Berlin - Wieder eine Regierungserklärung im Bundestag: Friedrich Merz skizzierte Deutschlands Herausforderungen in einer radikal veränderten Welt. Es wird Zeit, all die Appelle in Taten umzusetzen, kommentiert Alexander Jungkunz.
29.01.2026 16:06 Uhr

Es ist schon wieder Zeitenwende. Epochenbruch. Zäsur. Wir erleben live, wie sich die Weltordnung ändert, die wir jahrzehntelang kannten. Und von ihr profitierten: Feste Blöcke, verankerte Partnerschaften, ungerecht verteilte Aufgaben. Für unsere Sicherheit waren die USA verantwortlich, mit der Nato. Für die Energie sorgte vor allem Russland. Für das Wachstum lange China als Riesen-Markt.

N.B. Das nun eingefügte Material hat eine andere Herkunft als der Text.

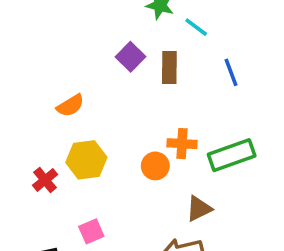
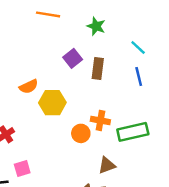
cyan line: (196, 27) -> (138, 48), moved
yellow hexagon: (86, 160) -> (52, 103), moved
pink square: (91, 231) -> (22, 168), moved

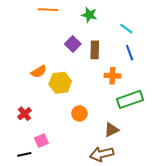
orange cross: (100, 120) -> (112, 76), moved
orange circle: (81, 133) -> (79, 113), moved

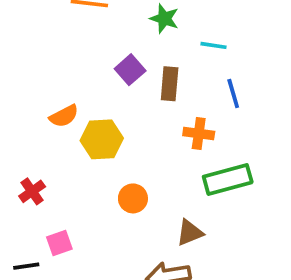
cyan line: (126, 29) -> (213, 45), moved, turned -32

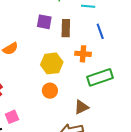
purple square: (130, 70) -> (44, 22), turned -35
yellow hexagon: (102, 139) -> (52, 63), moved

Alles vorbei. China ist zusehends autark und exportiert selbst. Geschäfte mit dem Kriegsherrn in Moskau verbieten sich ebenso wie neue Abhängigkeiten. Und die USA sind unter Trump definitiv nicht mehr Partner, sie drohen zum Gegner zu werden.

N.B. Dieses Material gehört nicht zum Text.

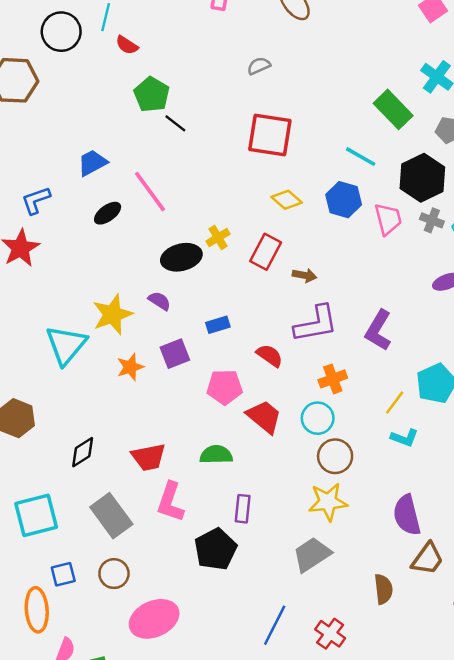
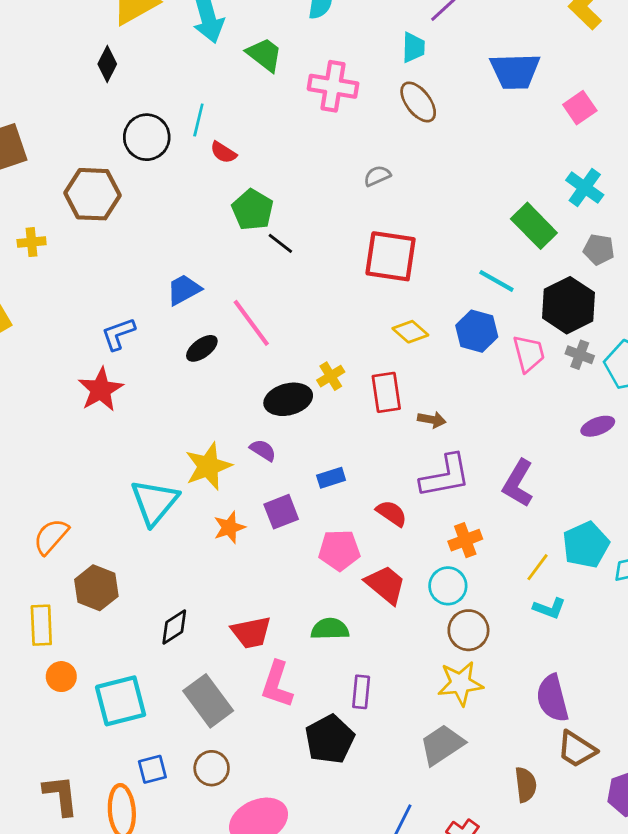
red rectangle: (266, 252) -> (386, 392), turned -36
brown trapezoid: (427, 559) -> (577, 749), turned 87

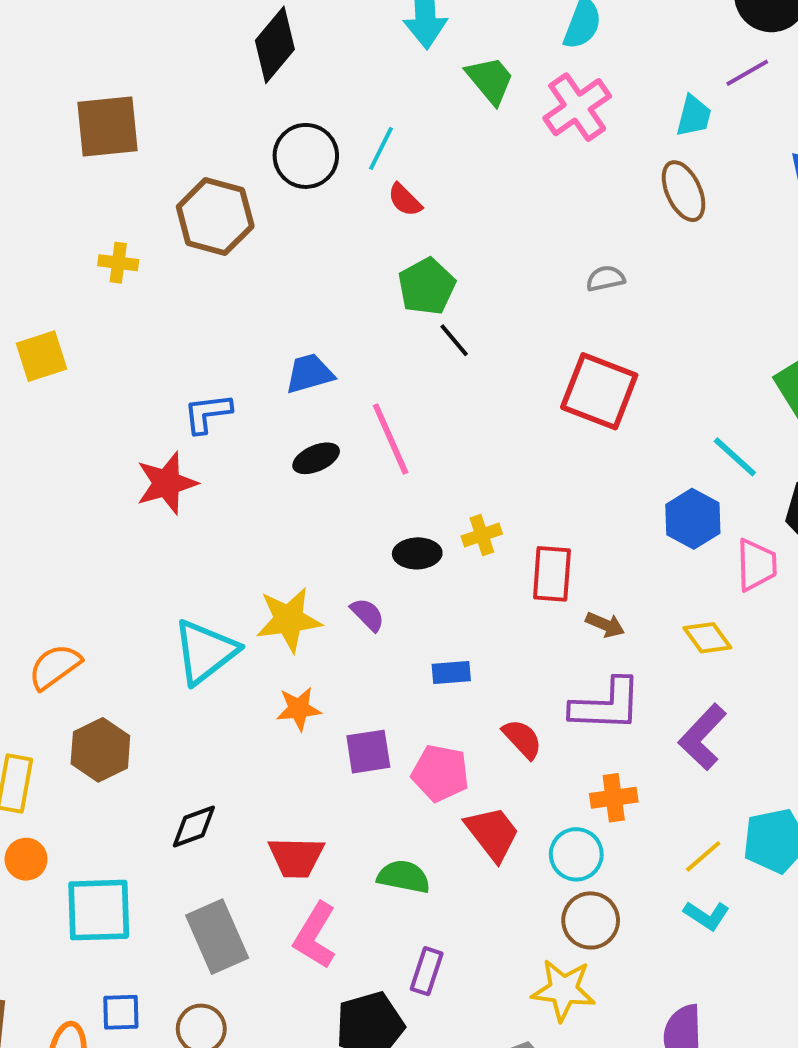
black diamond: (107, 64) -> (275, 45), size x1.5
pink cross: (333, 86) -> (577, 107), moved, turned 33
yellow diamond: (410, 332) -> (707, 638), moved
black ellipse: (288, 399) -> (417, 553), size x0.7
purple square: (281, 512) -> (368, 752), moved

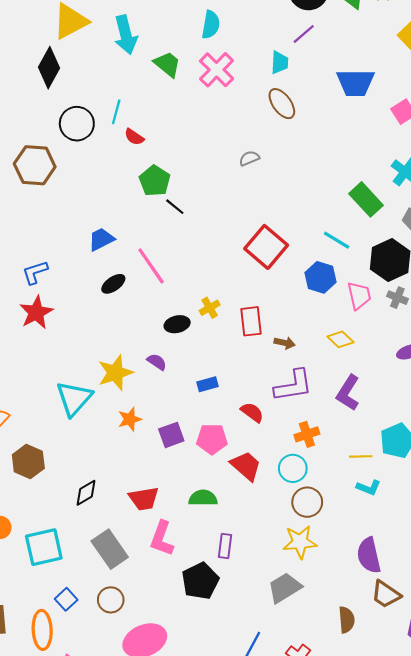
red square: (599, 391) -> (266, 247), moved, turned 30
blue L-shape: (207, 413) -> (35, 272), moved
yellow line: (703, 856) -> (361, 456), turned 50
blue square: (121, 1012) -> (66, 599), turned -30

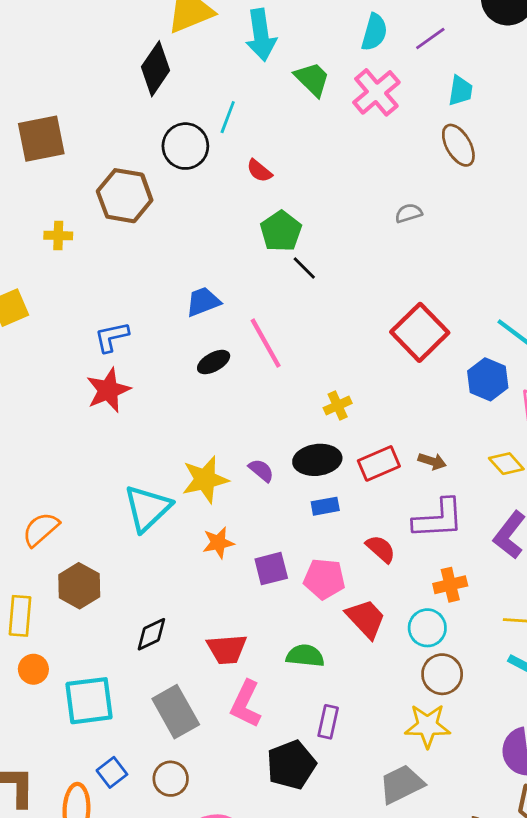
purple line: (304, 34) -> (430, 38), moved
cyan line: (116, 112) -> (228, 117), moved
red rectangle: (251, 321) -> (379, 463), moved, turned 68
black ellipse: (177, 324) -> (317, 460), moved, size x1.4

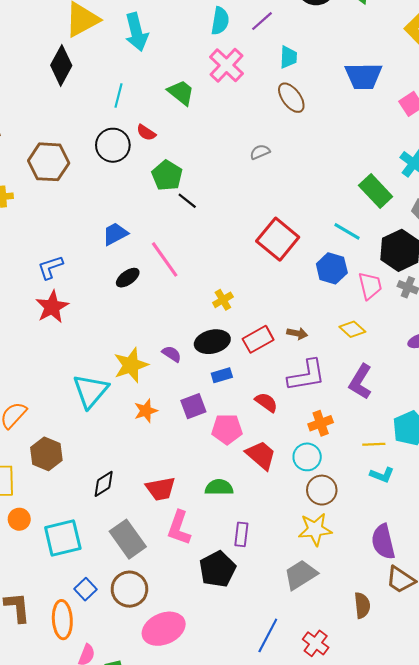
green trapezoid: (312, 79) -> (181, 93), moved
black circle: (185, 146) -> (113, 145), moved
purple square: (271, 569) -> (193, 406), moved
brown circle: (171, 779) -> (129, 589), size x1.4

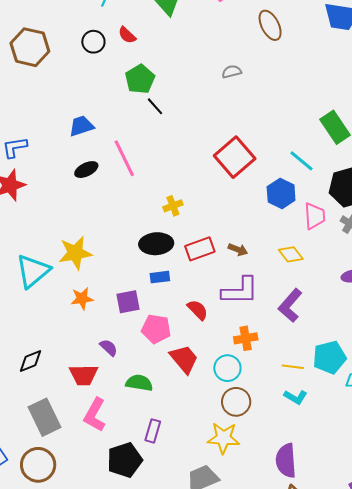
black circle: (113, 145) -> (93, 42), size x0.7
purple semicircle: (172, 354) -> (109, 348), moved

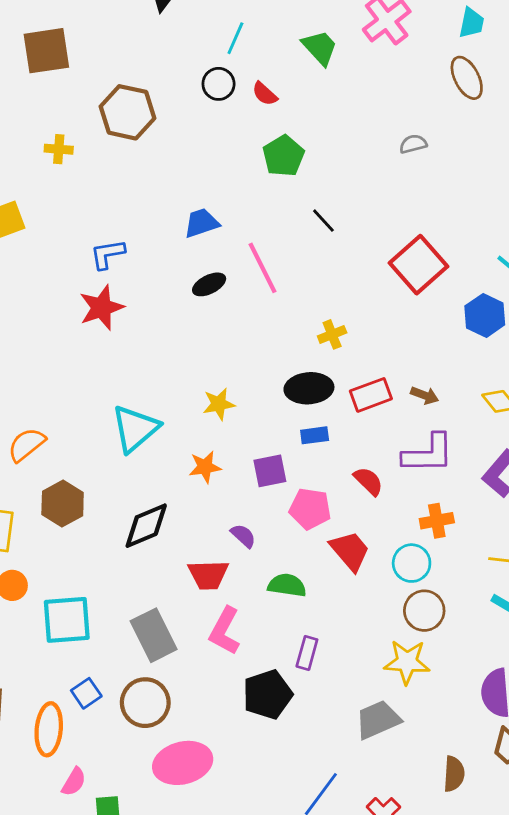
black circle: (93, 42) -> (219, 84), moved
black line: (155, 106) -> (323, 221), moved
yellow star: (75, 253) -> (219, 404), moved, size x0.7
black diamond: (30, 361) -> (146, 526), moved, size x1.4

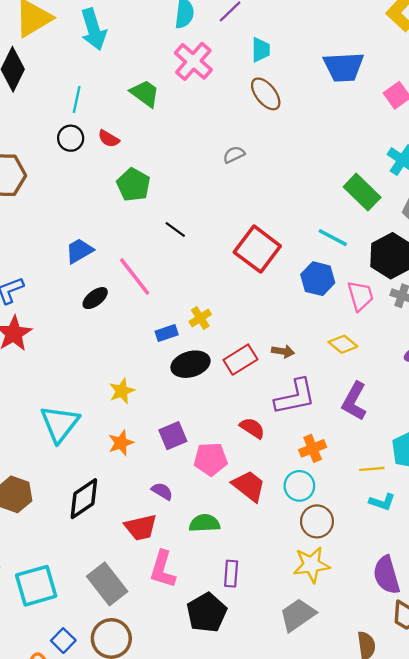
blue rectangle: (315, 435) -> (167, 333), moved

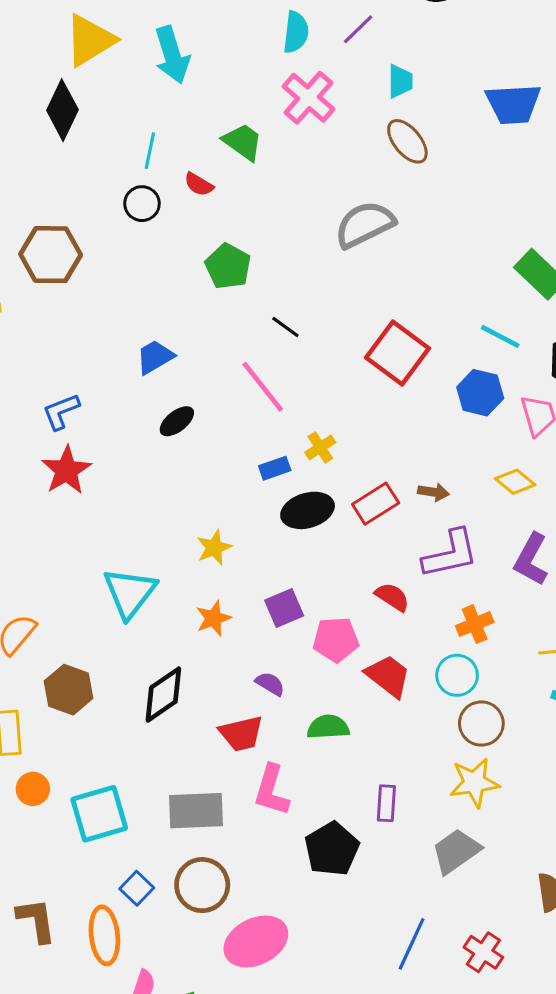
red semicircle: (109, 139) -> (199, 184), moved
gray semicircle: (234, 155) -> (365, 224), size x2.0
pink line: (135, 276) -> (263, 387), moved
purple rectangle: (231, 574) -> (386, 803), moved
gray rectangle: (107, 584) -> (196, 811), turned -54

„Sitzen wir nicht am Tisch, sind wir auf der Speisekarte“

Diese Erkenntnisse sind nicht neu - am frischesten ist der mögliche Bruch mit einem autokratischen Amerika. Wir müssen also weg von diesen Abhängigkeiten, in Europa und in Deutschland. Mit mehr Zusammenarbeit, neuen Partnerschaften, wieder zu gewinnender Stärke. Sonst droht das, was Kanadas Premier Mark Carney vergangene Woche in Davos auf den Punkt gebracht hat: „Die Mittelmächte müssen zusammenarbeiten. Sitzen wir nicht am Tisch, sind wir auf der Speisekarte.“ Das Abkommen der EU mit Indien war da ein erster, wichtiger Schritt.

Nun skizzierte Bundeskanzler Merz im Bundestag, was daraus für Deutschland folgen muss. Erstens: mehr eigene Verteidigungsfähigkeit, mehr Souveränität bei der Entwicklung digitaler Technologien. Zweitens: mehr Wachstum als Voraussetzung für „weltpolitische Gestaltungskraft“. Drittens: Geschlossenheit als Schlüssel zur Stärke.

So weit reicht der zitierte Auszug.